This article details a system design problem involving the generation of valid phone numbers based on complex regulatory rules. It highlights a common pitfall in algorithmic design where an initial O(N^M) iterative approach, suitable for small datasets, fails dramatically at scale. The core system design lesson is the transformation of a compute-intensive algorithmic problem into a data-centric problem, leveraging the power of relational databases for efficient set-based operations.
Read original on Dev.to #systemdesignThe objective was to generate lists of valid 10-digit phone numbers for specific cities in Mexico, adhering to IFT (Instituto Federal de Telecomunicaciones) regulations.
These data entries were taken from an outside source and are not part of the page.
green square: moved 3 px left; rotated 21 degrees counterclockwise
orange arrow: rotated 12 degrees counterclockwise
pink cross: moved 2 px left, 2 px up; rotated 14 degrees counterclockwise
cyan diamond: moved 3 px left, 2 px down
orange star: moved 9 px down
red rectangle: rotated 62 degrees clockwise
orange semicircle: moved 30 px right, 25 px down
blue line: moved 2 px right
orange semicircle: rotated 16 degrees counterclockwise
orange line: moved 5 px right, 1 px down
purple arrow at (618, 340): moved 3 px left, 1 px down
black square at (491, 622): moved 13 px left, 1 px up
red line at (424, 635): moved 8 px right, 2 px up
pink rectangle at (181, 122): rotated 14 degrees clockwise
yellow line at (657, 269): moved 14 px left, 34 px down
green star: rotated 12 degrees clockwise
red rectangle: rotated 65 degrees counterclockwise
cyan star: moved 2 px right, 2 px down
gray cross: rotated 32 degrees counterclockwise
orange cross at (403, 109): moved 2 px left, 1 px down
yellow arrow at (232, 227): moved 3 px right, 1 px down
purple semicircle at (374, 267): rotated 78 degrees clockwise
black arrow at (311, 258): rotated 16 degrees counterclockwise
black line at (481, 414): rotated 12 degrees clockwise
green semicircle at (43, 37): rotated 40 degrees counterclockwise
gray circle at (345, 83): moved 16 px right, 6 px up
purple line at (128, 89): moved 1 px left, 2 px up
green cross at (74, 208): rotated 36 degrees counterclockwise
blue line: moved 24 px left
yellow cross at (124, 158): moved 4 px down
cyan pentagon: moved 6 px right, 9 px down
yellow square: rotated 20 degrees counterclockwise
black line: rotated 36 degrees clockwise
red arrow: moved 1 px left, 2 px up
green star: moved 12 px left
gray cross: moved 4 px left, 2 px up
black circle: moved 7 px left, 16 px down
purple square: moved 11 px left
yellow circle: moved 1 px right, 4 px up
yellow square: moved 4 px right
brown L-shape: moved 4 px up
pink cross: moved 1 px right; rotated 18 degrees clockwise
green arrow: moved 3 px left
These regulations involve prefixes (2-4 digits) tied to localities and state, and complex rules dictating which suffixes are valid for the remaining 6-8 digits. The challenge was to efficiently generate all valid combinations for a given city prefix.
The first implementation relied on deeply nested `for` loops. For each digit position, it would iterate through all possible values (0-9) and apply `if` conditions to filter invalid combinations based on IFT rules. In the worst case, for cities with 3-digit prefixes (leaving 7 digits to generate), this resulted in a time complexity of O(10^7) just for combination generation, before even applying the filtering logic. While this worked for small cities, it took hours for large cities like CDMX or Monterrey, pushing local systems to memory and CPU limits.
Scalability Trap
This scenario highlights a crucial system design lesson: an algorithm that is logically correct can be an architectural disaster if its complexity isn't considered against expected data scale. Relying on iterative, in-memory processing for combinatorial problems quickly becomes a bottleneck.
The key insight was recognizing that the problem was not a pure algorithmic puzzle best solved with imperative code, but rather a data combination and filtering problem. Relational database engines are highly optimized for this kind of set-based operation. The paradigm shifted from "generating combinations with code" to "modeling rules as data and letting the database perform the joins and filtering."
The refined solution involved transforming the IFT rules from `if` statements into database tables (often temporary). Each table represented valid digits for a specific position, conditioned on the state and locality. The generation of valid phone numbers then became a series of `JOIN` operations across these tables, efficiently combining the valid segments and filtering out invalid ones. This leverages the database's optimized query planners and indexing capabilities, drastically reducing computation time from hours to seconds or minutes.
-- Simplified example of rule conversion and combination
CREATE TEMPORARY TABLE valid_prefix_cdmx AS
SELECT prefix FROM ift_rules WHERE city = 'CDMX';
CREATE TEMPORARY TABLE valid_suffix_part1 AS
SELECT suffix_digits FROM ift_rules_suffix WHERE position = 1;
CREATE TEMPORARY TABLE valid_suffix_part2 AS
SELECT suffix_digits FROM ift_rules_suffix WHERE position = 2;
SELECT
p.prefix || s1.suffix_digits || s2.suffix_digits
FROM
valid_prefix_cdmx p
JOIN
valid_suffix_part1 s1 ON true -- or relevant join condition
JOIN
valid_suffix_part2 s2 ON true -- or relevant join condition
WHERE
LENGTH(p.prefix || s1.suffix_digits || s2.suffix_digits) = 10;This approach demonstrates a powerful technique in system design: recognizing when an algorithmic problem can be reframed as a data manipulation task, allowing the use of specialized, highly optimized tools like database systems to achieve superior performance and scalability.